All on a sunny afternoon
It was another beautiful day here. I walked for almost an hour and at one point got so warm I had to unzip my fleece. Of course I'm no gauge for the warmth. Everyone else was in tshirts. Some even wore shorts.
I've been getting bored with circling the McCompound so today I decided to check out the neighborhood behind the gate near the recycling bins. The entire complex is fenced and the gate is locked so the only way to get there directly would have been to crawl under the gate. I opted to circle around by the main road instead. It was surprisingly far up the hill to the entrance and it wasn't a pleasant walk with the traffic and narrow curb.
According to the map there should have been two circles and the long access road. The map was really off. No circular neighborhoods at all and the access road was rather short. At the beginning there were very official looking warning signs forbidding entrance to any but residents and their guests. You might have thought you were entering an exclusive enclave for the wealthy. But it was only a miserably unattractive trailer park.

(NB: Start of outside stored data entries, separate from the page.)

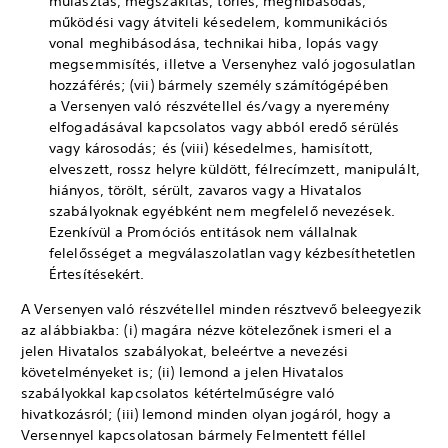
mulasztás, megszakítás, törlés, meghibásodás,
működési vagy átviteli késedelem, kommunikációs
vonal meghibásodása, technikai hiba, lopás vagy
megsemmisítés, illetve a Versenyhez való jogosulatlan
hozzáférés; (vii) bármely személy számítógépében
a Versenyen való részvétellel és/vagy a nyeremény
elfogadásával kapcsolatos vagy abból eredő sérülés
vagy károsodás; és (viii) késedelmes, hamisított,
elveszett, rossz helyre küldött, félrecímzett, manipulált,
hiányos, törölt, sérült, zavaros vagy a Hivatalos
szabályoknak egyébként nem megfelelő nevezések.
Ezenkívül a Promóciós entitások nem vállalnak
felelősséget a megválaszolatlan vagy kézbesíthetetlen
Értesítésekért.
A Versenyen való részvétellel minden résztvevő beleegyezik
az alábbiakba: (i) magára nézve kötelezőnek ismeri el a
jelen Hivatalos szabályokat, beleértve a nevezési
követelményeket is; (ii) lemond a jelen Hivatalos
szabályokkal kapcsolatos kétértelműségre való
hivatkozásról; (iii) lemond minden olyan jogáról, hogy a
Versennyel kapcsolatosan bármely Felmentett féllel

There were a few nicer well maintained units in the rows stacked one on another with a driveway in between. Most of them looked like retired shipping trailers that had seen one too many deliveries although the cars in the driveways were almost uniformly late model flashy SUVs and luxury sedans. There were no flowerbeds in the postage stamp spaces in front of the trailers but incomprehensibly, as I neared the gate to the McCompound, I found a swimming pool.
It looked so out of place in that sea of tin boxes. A six foot red brick surround, laid in a fancy pattern, held a decent sized rectangle of water, thick with pine needles congealing on the surface of the water rendered aqua by the painted concrete. All guarded by a no nonsense chain link fence that boasted "Get Lot Information Here" on a huge orange sign. It sat on the top of steep hill and the road, punctuated by the cascading tin rooftops beside it deadended into a big pond that holds the overflow from the septic system. In other words, an authentic Southern working class neighborhood.
It was remarkably lively. I can't have spent more than ten minutes traversing the main T, yet I saw at least a dozen people on their way in or out. It was a surprisingly mixed neighborhood. I saw middle aged and verging on eldery white people. A couple of sets of 30ish white guys, driving trucks with ladders in the back. A young Hispanic family with the children impeccably dressed, probably on their way to the mall. And one 45ish black guy trying to clean out the bed of his aging pickup. His garbage can was already full. He eyed me suspiciously before he returned to half heartedly rearranging whatever mysterious contents remained in the bed.
I looped past him and was soon within the sight of my gate again. The choices were to circle back around and deal with the unpleasantness of the main road or roll under the gate. I chose the gate. It felt like falling through a gap in time. I headed down the pavement to walk the last lap in an entirely different world. The south is funny like that.